The LUTH laboratory is well equipped for the diagnosis of Lassa fever. We have been at the forefront of the VHF diagnosis since early 90s and there has been tremendous improvement in the diagnosis of this agent. That is how the lab was able to diagnose Ebola when it came to Nigeria. The capacity in LUTH is of world standard when it comes to the diagnosis of infectious viral diseases. We have PCR both conventional and real time and others available to complement our diagnosis capacity.

In medical practise, whether it is Lassa or not, it is supposed to be done using universal precautions. It has to be standard clinical practice, standard laboratory practice, your Personal Protection Equipment, PPE, must be worn. You do not expect a clinician to examine his patient with bare hands. There are infectious control practices that are available and it is advisable that everyone in the health sector should practice the standard procedure.

What part did the lab play in the containment of the outbreak here?

We are part of the success story because if cases are not confirmed, how do you do follow-up?   So it is part of the key factors.
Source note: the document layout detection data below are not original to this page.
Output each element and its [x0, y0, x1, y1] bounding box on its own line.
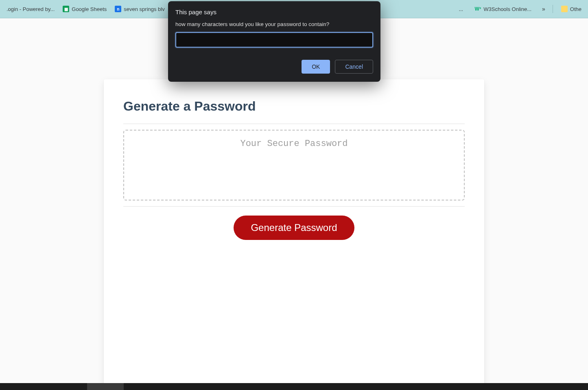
bookmark-label: Google Sheets	[72, 6, 107, 12]
overflow-chevron-icon[interactable]: »	[540, 4, 548, 14]
password-output: Your Secure Password	[123, 130, 465, 200]
divider	[123, 124, 465, 124]
bookmark-label: W3Schools Online...	[483, 6, 531, 12]
bookmark-google-sheets[interactable]: ▦ Google Sheets	[59, 3, 110, 15]
bookmark-label: ...	[459, 6, 463, 12]
bookmark-label: .ogin - Powered by...	[7, 6, 55, 12]
bookmark-seven-springs[interactable]: n seven springs blv	[111, 3, 168, 15]
cancel-button[interactable]: Cancel	[335, 60, 373, 74]
sheets-icon: ▦	[63, 6, 69, 12]
dialog-message: how many characters would you like your …	[175, 21, 373, 27]
bookmark-login[interactable]: .ogin - Powered by...	[3, 4, 58, 15]
w3-icon: W³	[474, 6, 481, 12]
other-bookmarks[interactable]: Othe	[558, 3, 585, 15]
nest-icon: n	[115, 6, 121, 12]
password-card: Generate a Password Your Secure Password…	[104, 79, 484, 390]
bookmark-w3schools[interactable]: W³ W3Schools Online...	[471, 3, 535, 15]
taskbar-segment	[87, 383, 124, 390]
ok-button[interactable]: OK	[302, 60, 330, 74]
bookmark-truncated[interactable]: ...	[455, 4, 466, 15]
bookmark-label: seven springs blv	[124, 6, 164, 12]
divider	[123, 206, 465, 207]
folder-icon	[561, 6, 568, 12]
dialog-actions: OK Cancel	[175, 60, 373, 74]
dialog-title: This page says	[175, 9, 373, 15]
bookmarks-left: .ogin - Powered by... ▦ Google Sheets n …	[3, 3, 168, 15]
taskbar	[0, 383, 588, 390]
card-title: Generate a Password	[123, 99, 465, 114]
divider	[553, 5, 553, 13]
generate-password-button[interactable]: Generate Password	[234, 216, 354, 240]
prompt-dialog: This page says how many characters would…	[168, 1, 380, 82]
other-bookmarks-label: Othe	[570, 6, 581, 12]
dialog-input[interactable]	[175, 32, 373, 48]
bookmarks-right: ... W³ W3Schools Online... » Othe	[455, 3, 585, 15]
Laboratory is crucial because diagnosis enables isolation, it also enables contact listing and contact tracing. So if that diagnosis is missing, there will be so many people in the society who will be carrying the virus but will not know. So if diagnosis is not there, it’s going to be difficult. But we need to reduce the rats and foods around our household, clean our environment and we should not encroach into the environment of those rodents also because we also practise bush burning etc. Where will the rats go to? They will always go to where there is food?

Talking about diagnosis, don’t you think it is time we have other standard laboratories that we can test some of these diseases?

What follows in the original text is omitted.